NDP unmoved by wide criticism

Dina Ezzat , Sunday 26 Dec 2010

Top figures of the ruling NDP continue to shrug off opposition criticism of their near total control of the incoming People's Assembly

Mubarak at NDP convention
President Hosni Mubarak waves as he attends the sessions of the 7th Annual Conference of the National Democratic Party in Cairo, Egypt, Saturday, Dec.25, 2010.(AP Photo/Amr Nabil)

"The National Democratic Party (NDP) refrains from political monopoly," President Hosni Mubarak, leader of the party that has ruled Egypt for three decades, said Saturday before the seventh annual party conference.

Mubarak's remarks came less than a week after his speech before a joint session of parliament where he mocked the opposition's attempt to establish a shadow parliament as "merely passing time".
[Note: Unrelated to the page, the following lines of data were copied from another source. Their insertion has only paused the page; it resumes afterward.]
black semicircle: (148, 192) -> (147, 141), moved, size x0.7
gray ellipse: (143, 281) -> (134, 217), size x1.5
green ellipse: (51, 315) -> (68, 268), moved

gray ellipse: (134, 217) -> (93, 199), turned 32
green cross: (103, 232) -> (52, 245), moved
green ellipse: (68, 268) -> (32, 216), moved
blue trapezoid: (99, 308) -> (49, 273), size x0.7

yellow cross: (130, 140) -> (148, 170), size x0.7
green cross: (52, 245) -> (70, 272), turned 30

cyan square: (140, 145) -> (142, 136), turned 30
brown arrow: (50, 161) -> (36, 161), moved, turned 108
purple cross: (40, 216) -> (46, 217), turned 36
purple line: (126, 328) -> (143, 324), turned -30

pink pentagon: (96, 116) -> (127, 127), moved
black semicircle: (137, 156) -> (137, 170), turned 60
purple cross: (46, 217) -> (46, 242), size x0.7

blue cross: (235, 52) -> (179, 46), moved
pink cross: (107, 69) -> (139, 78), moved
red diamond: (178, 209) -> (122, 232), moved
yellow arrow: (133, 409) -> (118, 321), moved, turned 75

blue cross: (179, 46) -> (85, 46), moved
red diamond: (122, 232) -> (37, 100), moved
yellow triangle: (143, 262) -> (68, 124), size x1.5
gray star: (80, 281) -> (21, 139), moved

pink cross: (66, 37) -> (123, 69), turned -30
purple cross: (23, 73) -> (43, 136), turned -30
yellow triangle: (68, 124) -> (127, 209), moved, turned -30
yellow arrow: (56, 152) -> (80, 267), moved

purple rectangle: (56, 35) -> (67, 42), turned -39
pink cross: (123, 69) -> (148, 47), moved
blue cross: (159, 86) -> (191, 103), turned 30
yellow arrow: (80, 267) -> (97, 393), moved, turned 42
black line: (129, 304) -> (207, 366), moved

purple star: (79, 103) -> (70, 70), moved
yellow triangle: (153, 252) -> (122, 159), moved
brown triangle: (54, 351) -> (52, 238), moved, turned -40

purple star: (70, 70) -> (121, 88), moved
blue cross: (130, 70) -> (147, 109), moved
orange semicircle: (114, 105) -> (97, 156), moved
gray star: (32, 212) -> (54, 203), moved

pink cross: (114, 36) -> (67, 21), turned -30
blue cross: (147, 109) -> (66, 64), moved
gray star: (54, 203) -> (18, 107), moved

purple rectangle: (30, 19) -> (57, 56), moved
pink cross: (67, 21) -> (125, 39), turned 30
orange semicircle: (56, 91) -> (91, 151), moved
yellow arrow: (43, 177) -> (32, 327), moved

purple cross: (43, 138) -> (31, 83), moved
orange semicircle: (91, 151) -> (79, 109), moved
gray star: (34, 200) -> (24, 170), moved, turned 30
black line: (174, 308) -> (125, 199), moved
Mubarak's statement on the first of three days of NDP meetings was echoed by a host of top party figures who celebrated the sweeping NDP majority secured during the 28 November legislative elections.

Today, during committee meetings to examine the government's programme of action for the next year, similar sentiments were also repeated. Participants, including cabinet ministers, insisted that the sweeping parliament majority — at 86 per cent — is a vote of confidence from the people in the NDP's commitment to "work for social justice and poverty elimination".

NDP Secretary General Safwat El-Sherif said that the party's conference would adopt detailed plans of action for the implementation of promises made during the parliamentary electoral campaign. "The massive public support granted to the NDP comes with a lot of responsibilities," El-Sherif said Sunday.

Meanwhile, NDP leaders speaking to reporters today and yesterday said that the party should use its sweeping control of seats in parliament to pass packages of legislation that could support the next phase of economic reform.

In his opening statement before the conference yesterday, President Mubarak reiterated firm commitment to his programme of economic reform.